I’ve met my deadline though. My 2nd draft of my 2nd Holby episode winged its way across the ether last night. I really enjoyed working on it. A refuge from Christmas excess. An excuse to not do the dishes, help with the (brand new) roller skates, watch appalling Christmas TV.

This episode will be transmitted sometime in March or April - it’s my Spring ep and its themes are quite deliberately spring-like. Sitting snug in my writing pod watching the rain lash the house, I conjured up flowers and sunshine, rebirth, love and blossom - along with retro-peritoneal haematomas and more swabs and clamps than you can shake a stick at. My previous Holby ep was very low on the gore factor - my serial stories concerned the nursing staff more than the consultants so the opportunities for ‘in theatre’ scenes were few. Come to think of it - my Casualty episode to be transmitted in Feb, wasn’t really awash in blood either, maybe I’m a closet wimp?

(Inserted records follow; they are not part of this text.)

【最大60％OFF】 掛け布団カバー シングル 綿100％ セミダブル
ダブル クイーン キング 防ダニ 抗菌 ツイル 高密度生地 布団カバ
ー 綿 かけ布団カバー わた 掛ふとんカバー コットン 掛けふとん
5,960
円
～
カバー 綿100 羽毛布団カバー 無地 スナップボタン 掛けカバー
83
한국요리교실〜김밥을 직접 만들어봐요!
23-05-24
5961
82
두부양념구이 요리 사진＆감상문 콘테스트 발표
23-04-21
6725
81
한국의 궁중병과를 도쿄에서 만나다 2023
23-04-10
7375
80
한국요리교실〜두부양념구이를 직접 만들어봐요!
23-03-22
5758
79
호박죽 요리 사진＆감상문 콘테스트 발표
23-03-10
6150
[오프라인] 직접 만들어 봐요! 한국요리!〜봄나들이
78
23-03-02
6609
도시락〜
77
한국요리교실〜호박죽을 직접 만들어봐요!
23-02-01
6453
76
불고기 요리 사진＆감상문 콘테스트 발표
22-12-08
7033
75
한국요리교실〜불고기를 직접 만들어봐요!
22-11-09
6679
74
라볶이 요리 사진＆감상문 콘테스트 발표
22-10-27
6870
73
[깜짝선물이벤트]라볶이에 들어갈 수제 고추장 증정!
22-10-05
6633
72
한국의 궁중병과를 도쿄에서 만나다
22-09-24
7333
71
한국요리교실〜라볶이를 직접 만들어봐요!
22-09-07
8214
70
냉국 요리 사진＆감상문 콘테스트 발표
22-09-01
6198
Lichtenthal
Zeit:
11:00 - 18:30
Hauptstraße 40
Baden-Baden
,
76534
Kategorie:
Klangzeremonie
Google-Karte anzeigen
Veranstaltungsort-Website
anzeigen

Not a chance, I stayed the distance whilst observing Open Heart Surgery, I watched a chest being sawn open, smelled the cauterised flesh, adjusted the surgeons glasses for godsake. It is hard to do ‘real gore’ on telly though, just like it’s hard to do realistic births. This was a conversation I had with the wonderful paramedic who took on a tour of Newham in his big shiny ambulance one shift. Whilst leaning on a wall nonchalantly with cup of tea in hand, having one of our allotted breaks (and there aint many of them) we discussed birthing on film and TV. I mentioned that Casualty a while back, seemed to have splashed out on a pretty convincing prosthetic baby, this baby was cropping up everywhere, whole episodes were devoted to the said prosthetic -

“Can we have another close up of the baby .. that’s it, and another, hold it - longer, close, closer .. zoom in .. damn that prosthetic baby is good!”

But the filmic birth to top all births we both agreed (independently I might add) was Children of Men. I was half convinced I was watching a live birth. I’d paused the dvd, rewound, played, paused, rewound… how did they do that? CGI apparently.

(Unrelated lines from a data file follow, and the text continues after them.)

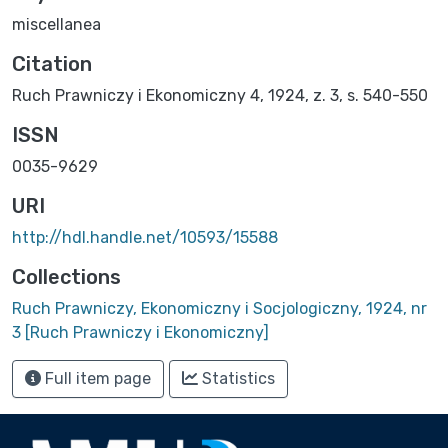
miscellanea
Citation
Ruch Prawniczy i Ekonomiczny 4, 1924, z. 3, s. 540-550
ISSN
0035-9629
URI
http://hdl.handle.net/10593/15588
Collections
Ruch Prawniczy, Ekonomiczny i Socjologiczny, 1924, nr
3 [Ruch Prawniczy i Ekonomiczny]
Full item page
Statistics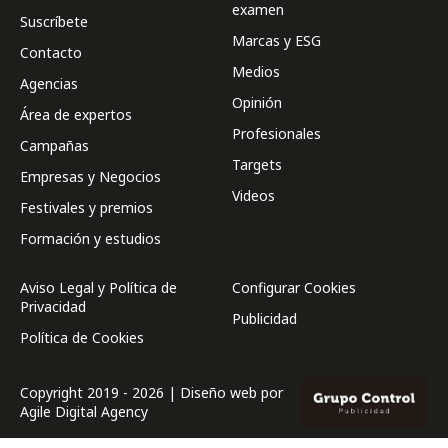
examen
Suscríbete
Marcas y ESG
Contacto
Medios
Agencias
Opinión
Área de expertos
Profesionales
Campañas
Targets
Empresas y Negocios
Videos
Festivales y premios
Formación y estudios
Aviso Legal y Política de
Configurar Cookies
Privacidad
Publicidad
Política de Cookies
Copyright 2019 - 2026 | Diseño web por
Agile Digital Agency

So I’m not a closet wimp. But I do cry at the drop of a hat. Christmas TV seems to be getting worse, but only because I’m getting older. The one festive ritual I used love was buying the Christmas Radio Times. Before the advent of multi channels, dvd, video even, the Christmas films held some sort of magical appeal - your one and only chance to see Oliver! Jason and the Argonauts! The Poseidon Adventure! Miss that screening and you’d have to wait another 12 months dammit.

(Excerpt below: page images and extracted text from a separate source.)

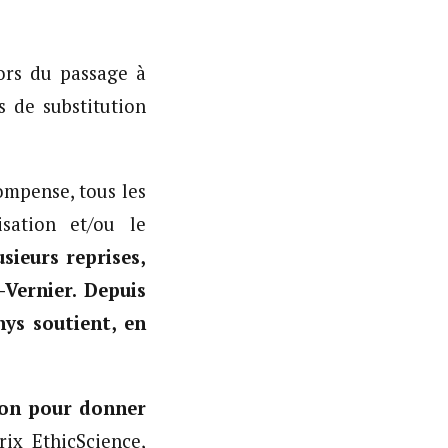
ors du passage à
 de substitution
compense, tous les
sation et/ou le
usieurs reprises,
Vernier. Depuis
ys soutient, en
ion pour donner
ix EthicScience,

To top it all this year a cousin in her teens at a family party, had never heard of Morecombe and Wise… I ask you.

There were some TV gems recently. I wept buckets at Cranford - and I mean buckets, that last episode had my eldest daughter seriously worried for my mental health as she handed me tissue after tissue. As a family we happily hung around for Sarah Phelp’s take on Oliver Twist, enjoying the lavish nightly eps but nevertheless still breaking into song and mourning Jack Wilde. Good TV though.

The Christmas Holby - Elliot’s Wonderful Life was great. Yes, I’m being paid by the BBC, yes I work for Holby, but it was fab. A lovely little left of field jaunt paying homage to a Wonderful film, and why not? Normal transmission was resumed the following week - I’m glad Holby does these detours now and then, it keeps me watching and ultimately keeps me interested in what I’m writing about.